━━ Exercise inputs

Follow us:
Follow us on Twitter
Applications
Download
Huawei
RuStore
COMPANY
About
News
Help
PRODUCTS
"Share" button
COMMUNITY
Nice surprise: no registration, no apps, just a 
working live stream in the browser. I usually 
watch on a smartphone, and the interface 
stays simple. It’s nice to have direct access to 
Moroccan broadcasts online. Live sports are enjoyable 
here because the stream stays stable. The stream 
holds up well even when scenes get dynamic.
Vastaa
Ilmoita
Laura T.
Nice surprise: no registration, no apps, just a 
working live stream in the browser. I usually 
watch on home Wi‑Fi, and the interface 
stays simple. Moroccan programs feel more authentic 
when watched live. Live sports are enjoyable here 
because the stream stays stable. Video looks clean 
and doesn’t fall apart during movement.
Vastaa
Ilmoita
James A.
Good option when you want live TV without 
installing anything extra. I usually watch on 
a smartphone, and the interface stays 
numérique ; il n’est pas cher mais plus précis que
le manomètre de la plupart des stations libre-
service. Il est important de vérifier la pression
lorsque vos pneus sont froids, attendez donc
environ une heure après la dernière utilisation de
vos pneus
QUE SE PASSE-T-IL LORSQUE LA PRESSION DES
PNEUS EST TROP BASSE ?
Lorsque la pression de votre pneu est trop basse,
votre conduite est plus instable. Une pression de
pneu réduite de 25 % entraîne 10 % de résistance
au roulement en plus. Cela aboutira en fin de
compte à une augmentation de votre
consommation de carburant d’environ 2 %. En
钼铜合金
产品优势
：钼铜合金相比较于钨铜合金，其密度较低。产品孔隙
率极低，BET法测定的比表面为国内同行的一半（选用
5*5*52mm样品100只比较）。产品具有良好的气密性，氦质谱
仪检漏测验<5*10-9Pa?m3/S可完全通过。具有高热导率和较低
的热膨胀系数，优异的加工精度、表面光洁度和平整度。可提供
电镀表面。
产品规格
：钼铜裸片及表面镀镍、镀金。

━━━━
━━ Exercise inputs

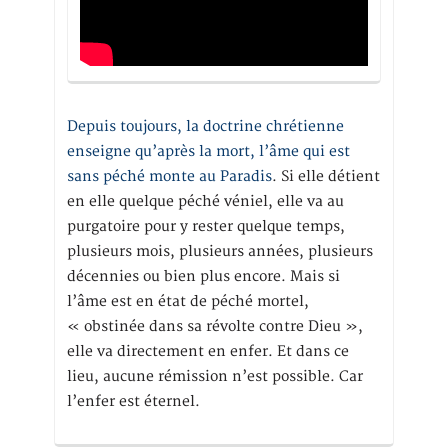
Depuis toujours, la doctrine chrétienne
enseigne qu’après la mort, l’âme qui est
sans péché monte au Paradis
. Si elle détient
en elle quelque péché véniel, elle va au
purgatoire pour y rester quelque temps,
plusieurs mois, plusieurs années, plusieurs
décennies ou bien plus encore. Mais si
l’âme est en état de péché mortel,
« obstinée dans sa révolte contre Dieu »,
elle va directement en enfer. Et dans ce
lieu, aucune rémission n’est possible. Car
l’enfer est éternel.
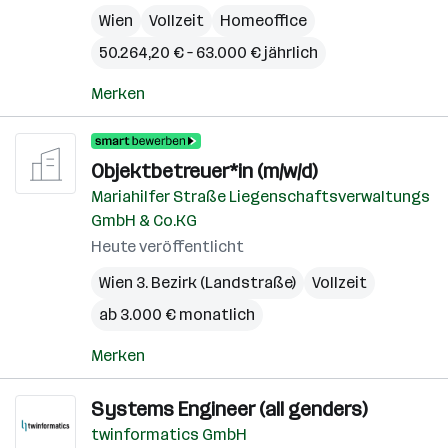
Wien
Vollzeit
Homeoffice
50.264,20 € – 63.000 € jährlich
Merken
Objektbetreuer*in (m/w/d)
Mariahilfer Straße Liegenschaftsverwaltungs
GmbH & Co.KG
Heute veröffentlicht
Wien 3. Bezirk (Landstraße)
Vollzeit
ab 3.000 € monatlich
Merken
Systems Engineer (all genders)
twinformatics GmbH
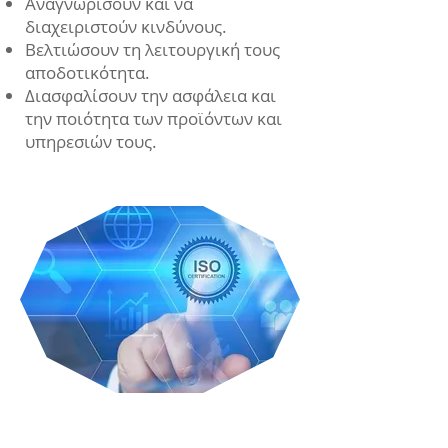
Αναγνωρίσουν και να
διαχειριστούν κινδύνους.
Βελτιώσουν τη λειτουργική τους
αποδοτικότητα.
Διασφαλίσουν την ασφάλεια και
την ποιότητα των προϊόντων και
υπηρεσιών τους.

━━━━

**Your instructions:** In the data above, copy every line where the string "dans" appears.

**Answer below:**
« obstinée dans sa révolte contre Dieu »,
elle va directement en enfer. Et dans ce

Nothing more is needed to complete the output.